* **Task to complete**: Output exactly the lines below, starting with the line that has "よくあるご質問 (29, 2043)" and going on through the line that has "ブランドヒストリー (161, 2228)", both included, and no other lines.

* **Excerpted data**:

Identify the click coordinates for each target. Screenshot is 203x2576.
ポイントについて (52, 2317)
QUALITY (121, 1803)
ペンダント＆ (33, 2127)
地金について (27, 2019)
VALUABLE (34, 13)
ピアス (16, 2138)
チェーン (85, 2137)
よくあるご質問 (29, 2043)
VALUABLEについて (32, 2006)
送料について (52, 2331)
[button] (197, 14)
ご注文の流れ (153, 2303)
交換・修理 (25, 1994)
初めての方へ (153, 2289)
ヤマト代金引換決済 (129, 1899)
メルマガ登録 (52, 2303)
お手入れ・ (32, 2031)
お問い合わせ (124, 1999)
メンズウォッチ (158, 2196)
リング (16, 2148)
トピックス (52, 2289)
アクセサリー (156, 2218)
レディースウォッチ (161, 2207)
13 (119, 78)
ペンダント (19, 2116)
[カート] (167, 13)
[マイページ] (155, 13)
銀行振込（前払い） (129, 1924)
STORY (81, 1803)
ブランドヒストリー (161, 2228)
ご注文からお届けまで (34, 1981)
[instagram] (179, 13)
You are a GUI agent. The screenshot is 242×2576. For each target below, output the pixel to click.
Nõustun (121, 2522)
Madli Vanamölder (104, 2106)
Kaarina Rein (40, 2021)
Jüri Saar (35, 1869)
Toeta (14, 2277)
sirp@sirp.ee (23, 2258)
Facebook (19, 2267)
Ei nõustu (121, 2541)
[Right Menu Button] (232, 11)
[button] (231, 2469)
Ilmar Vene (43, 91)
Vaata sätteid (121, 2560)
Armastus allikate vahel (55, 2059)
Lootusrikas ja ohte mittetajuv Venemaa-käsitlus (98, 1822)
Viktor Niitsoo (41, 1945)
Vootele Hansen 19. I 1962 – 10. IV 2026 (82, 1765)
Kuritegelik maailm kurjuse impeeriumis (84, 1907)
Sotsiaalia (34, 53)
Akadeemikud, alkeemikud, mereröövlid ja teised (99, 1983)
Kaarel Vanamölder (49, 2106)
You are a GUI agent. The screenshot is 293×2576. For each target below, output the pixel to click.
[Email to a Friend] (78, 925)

---

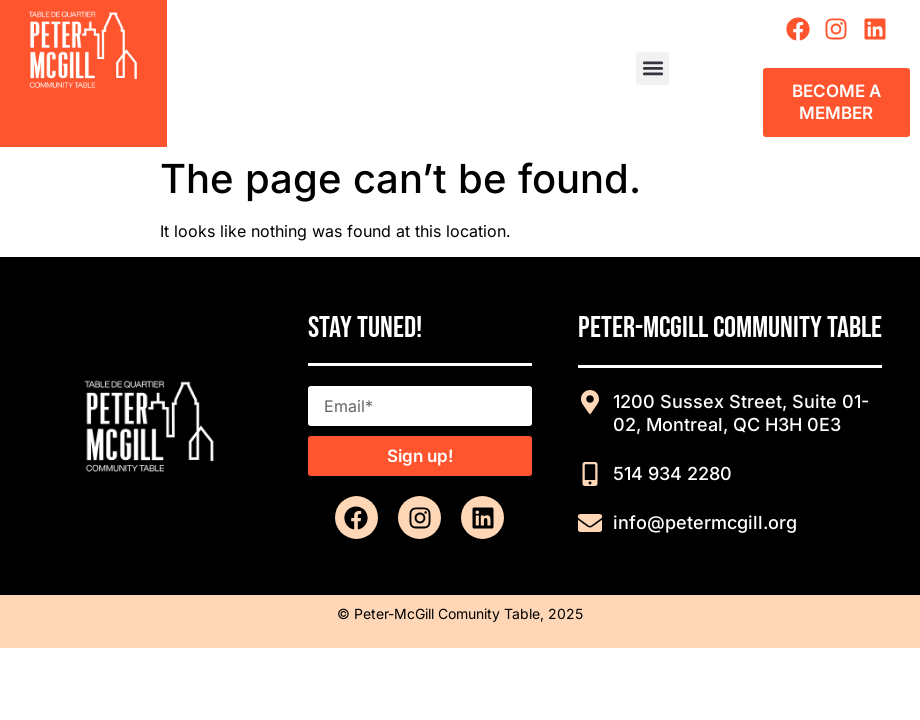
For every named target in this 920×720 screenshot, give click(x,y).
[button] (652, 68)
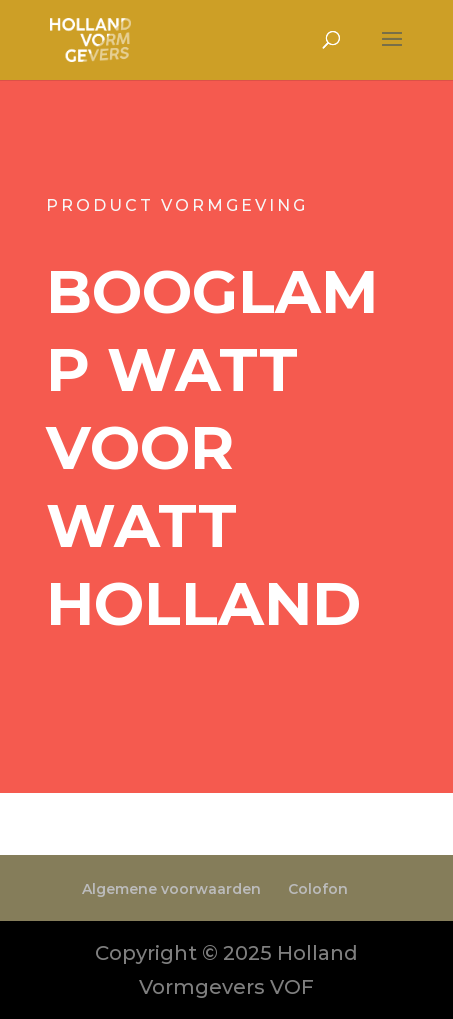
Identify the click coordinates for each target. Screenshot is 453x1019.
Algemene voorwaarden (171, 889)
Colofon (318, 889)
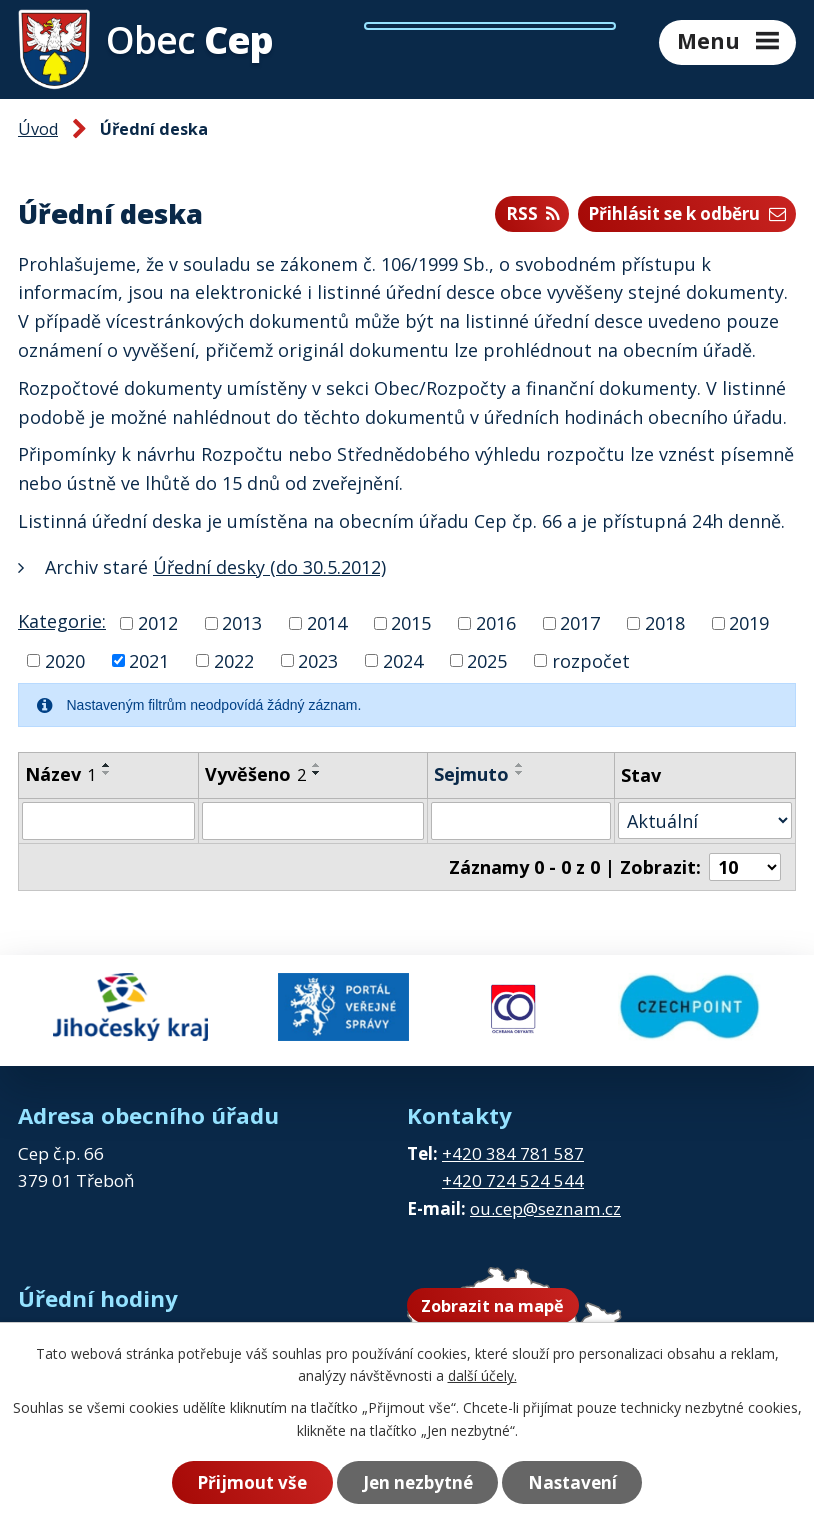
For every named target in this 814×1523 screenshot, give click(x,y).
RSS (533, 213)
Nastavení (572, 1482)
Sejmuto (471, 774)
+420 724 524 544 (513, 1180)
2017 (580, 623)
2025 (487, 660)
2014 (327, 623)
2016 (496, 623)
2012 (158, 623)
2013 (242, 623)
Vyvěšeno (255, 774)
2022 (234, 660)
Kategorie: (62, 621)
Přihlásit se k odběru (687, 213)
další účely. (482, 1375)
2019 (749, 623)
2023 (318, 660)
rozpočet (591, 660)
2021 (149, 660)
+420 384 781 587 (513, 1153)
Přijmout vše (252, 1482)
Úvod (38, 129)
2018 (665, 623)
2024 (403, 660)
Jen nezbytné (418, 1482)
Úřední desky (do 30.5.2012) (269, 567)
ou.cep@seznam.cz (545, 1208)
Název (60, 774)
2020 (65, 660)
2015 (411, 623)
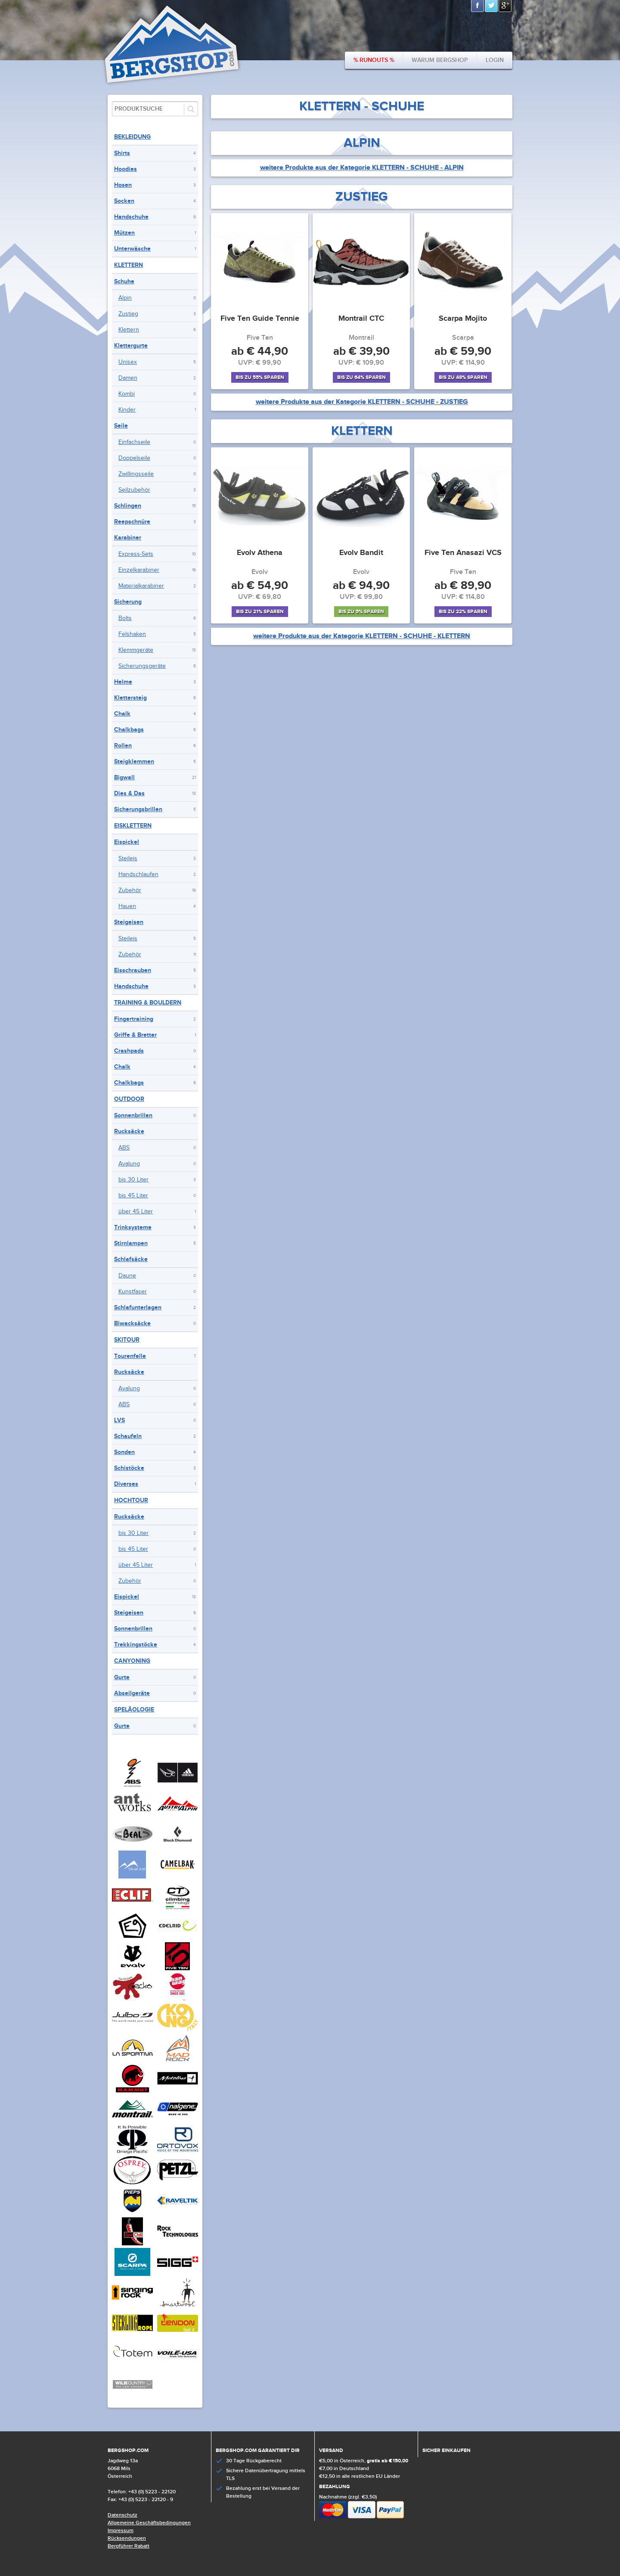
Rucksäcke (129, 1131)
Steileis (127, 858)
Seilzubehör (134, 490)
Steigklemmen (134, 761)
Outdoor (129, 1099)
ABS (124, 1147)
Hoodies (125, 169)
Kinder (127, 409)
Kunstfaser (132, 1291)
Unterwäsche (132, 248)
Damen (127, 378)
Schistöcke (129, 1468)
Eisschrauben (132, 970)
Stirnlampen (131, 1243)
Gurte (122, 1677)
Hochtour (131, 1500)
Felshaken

* **Your solution**:
よくあるご質問 (29, 2043)
VALUABLEについて (32, 2006)
送料について (52, 2331)
[button] (197, 14)
ご注文の流れ (153, 2303)
交換・修理 (25, 1994)
初めての方へ (153, 2289)
ヤマト代金引換決済 (129, 1899)
メルマガ登録 (52, 2303)
お手入れ・ (32, 2031)
お問い合わせ (124, 1999)
メンズウォッチ (158, 2196)
リング (16, 2148)
トピックス (52, 2289)
アクセサリー (156, 2218)
レディースウォッチ (161, 2207)
13 (119, 78)
ペンダント (19, 2116)
[カート] (167, 13)
[マイページ] (155, 13)
銀行振込（前払い） (129, 1924)
STORY (81, 1803)
ブランドヒストリー (161, 2228)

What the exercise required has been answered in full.